With Google stock falling sharply, some investors are turning to other companies to fill the void.
But even that is a risky business.
The stock market is a highly volatile one, with many companies struggling to break even in the face of the stock market’s recent volatility.
In fact, as the company’s market cap has dropped to less than $50 billion, it’s now facing a much smaller market cap than it did before the recent dip.
So, when Google’s stock fell so precipitously, it also helped push other companies into the market.
While it’s not a new phenomenon for Google to drop stock prices, it does have a history of dropping the stock price during recessions, and it has a history with its stock price going down when other companies were hurting.
In the late 1990s, Google had a great run, and the company experienced its largest growth in years.
It even had a significant impact on the stock prices of many of its competitors.
But the market’s continued decline over the past several years has made it a more risky market for investors.
Some analysts have even suggested that Google is going to have to sell its stock as part of a restructuring.

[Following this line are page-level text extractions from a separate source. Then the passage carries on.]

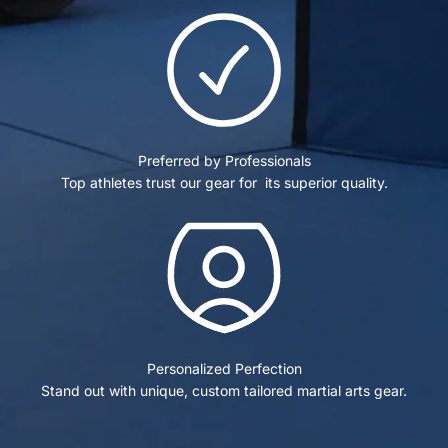
Preferred by Professionals
Top athletes trust our gear for its superior quality.
Personalized Perfection
Stand out with unique, custom tailored martial arts gear.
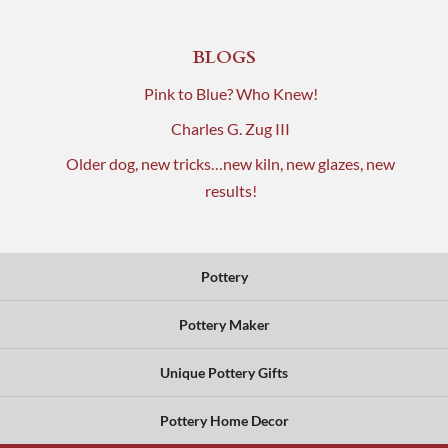
BLOGS
Pink to Blue? Who Knew!
Charles G. Zug III
Older dog, new tricks…new kiln, new glazes, new
results!
Pottery
Pottery Maker
Unique Pottery Gifts
Pottery Home Decor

Google itself has said it is not going to do that, and some investors have even floated the idea that Google might even go through with a massive IPO.

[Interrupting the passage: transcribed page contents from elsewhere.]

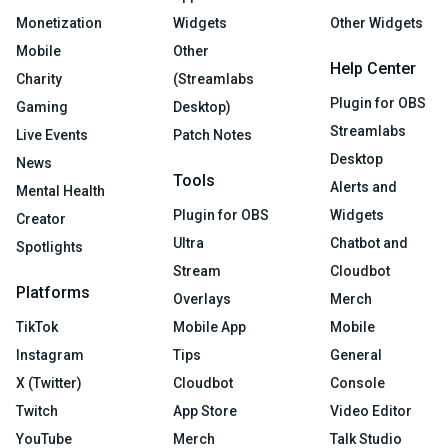
Monetization
Widgets
Other Widgets
Mobile
Other
Help Center
Charity
(Streamlabs
Plugin for OBS
Gaming
Desktop)
Streamlabs
Live Events
Patch Notes
Desktop
News
Tools
Alerts and
Mental Health
Plugin for OBS
Widgets
Creator
Ultra
Chatbot and
Spotlights
Stream
Cloudbot
Platforms
Overlays
Merch
TikTok
Mobile App
Mobile
Instagram
Tips
General
X (Twitter)
Cloudbot
Console
Twitch
App Store
Video Editor
YouTube
Merch
Talk Studio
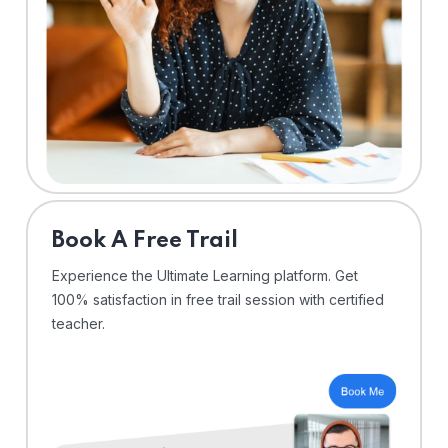
⁠Book A Free Trail
Experience the Ultimate Learning platform. Get
100% satisfaction in free trail session with certified
teacher.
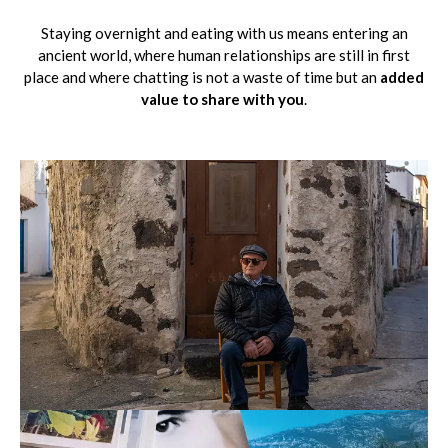
Staying overnight and eating with us means entering an
ancient world, where human relationships are still in first
place and where chatting is not a waste of time but an
added
value to share with you
.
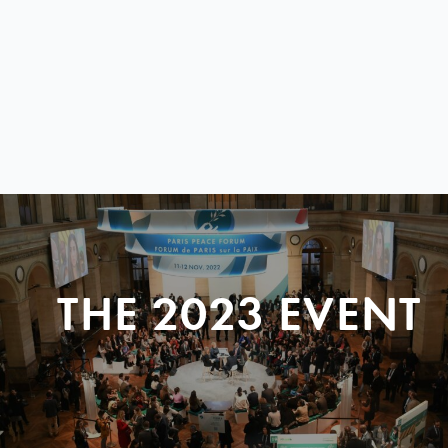
THE 2023 EVENT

But some investors still want Google to keep its stock prices high.
This includes some of the largest investors in the company, such as Facebook’s Mark Zuckerberg, who bought a controlling stake in the stock earlier this year.
And Google’s current CEO Sundar Pichai has said that he wants to keep the stock high and have Google’s success continue.
“The bottom line is that we believe in the value of our stock, we believe that Google deserves high valuations, and we want Google stock to stay high,” Pichau told Bloomberg on Thursday.